_Stored dataset items:_
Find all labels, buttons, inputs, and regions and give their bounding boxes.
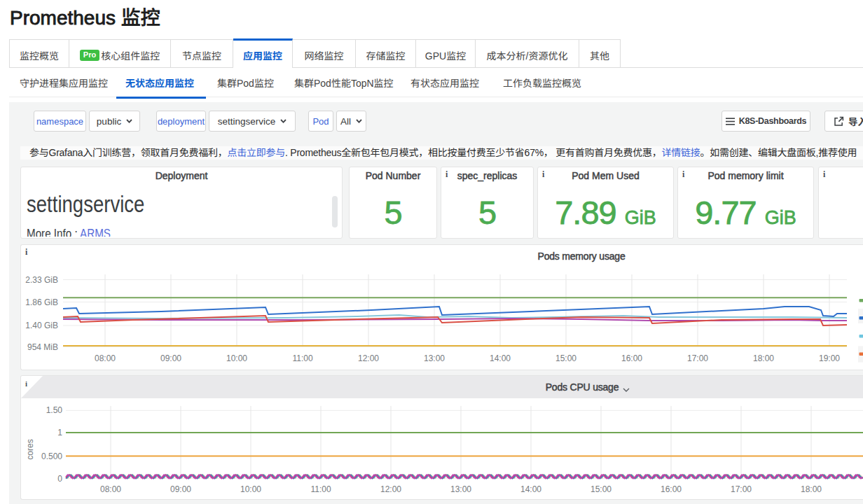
svg-text:11:00: 11:00 xyxy=(310,484,331,494)
svg-text:17:00: 17:00 xyxy=(687,354,708,363)
svg-text:12:00: 12:00 xyxy=(380,484,401,494)
svg-text:15:00: 15:00 xyxy=(591,484,612,494)
svg-text:1.40 GiB: 1.40 GiB xyxy=(25,321,58,330)
svg-text:18:00: 18:00 xyxy=(801,484,822,494)
svg-text:11:00: 11:00 xyxy=(292,354,312,363)
svg-text:10:00: 10:00 xyxy=(226,354,247,363)
svg-text:09:00: 09:00 xyxy=(170,484,191,494)
svg-text:13:00: 13:00 xyxy=(424,354,445,363)
svg-text:08:00: 08:00 xyxy=(100,484,121,494)
svg-text:Pods CPU usage: Pods CPU usage xyxy=(546,382,619,393)
svg-text:1: 1 xyxy=(57,428,62,438)
svg-text:14:00: 14:00 xyxy=(520,484,541,494)
svg-text:1.86 GiB: 1.86 GiB xyxy=(25,298,58,307)
svg-text:16:00: 16:00 xyxy=(661,484,682,494)
svg-text:17:00: 17:00 xyxy=(731,484,752,494)
svg-text:08:00: 08:00 xyxy=(95,354,116,363)
svg-text:12:00: 12:00 xyxy=(358,354,379,363)
svg-text:09:00: 09:00 xyxy=(160,354,181,363)
svg-text:2.33 GiB: 2.33 GiB xyxy=(25,275,58,285)
svg-text:10:00: 10:00 xyxy=(240,484,261,494)
svg-text:19:00: 19:00 xyxy=(819,354,840,363)
svg-text:14:00: 14:00 xyxy=(490,354,511,363)
svg-text:18:00: 18:00 xyxy=(753,354,774,363)
svg-text:1.50: 1.50 xyxy=(46,405,63,415)
svg-text:13:00: 13:00 xyxy=(450,484,471,494)
svg-text:0: 0 xyxy=(57,474,62,484)
svg-text:15:00: 15:00 xyxy=(555,354,577,363)
svg-text:954 MiB: 954 MiB xyxy=(27,342,58,352)
svg-text:cores: cores xyxy=(25,439,35,459)
svg-text:i: i xyxy=(25,379,27,388)
svg-text:0.500: 0.500 xyxy=(41,451,62,461)
svg-text:16:00: 16:00 xyxy=(621,354,642,363)
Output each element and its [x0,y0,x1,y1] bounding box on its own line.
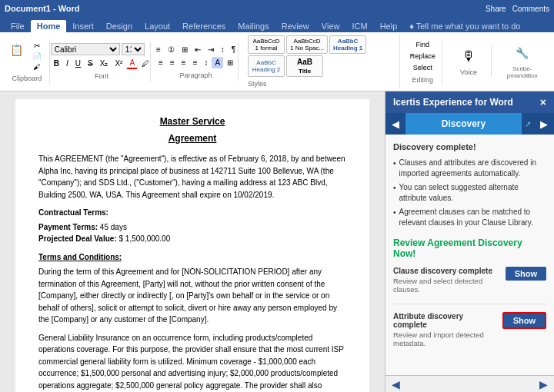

_About this exercise:_
Search the data for the string "bounding" and copy each line where it appears.

_The completed task:_
Find all labels, buttons, inputs, and regions and give their bounding boxes.
Output each element and its [x0,y0,x1,y1] bounding box on its own line.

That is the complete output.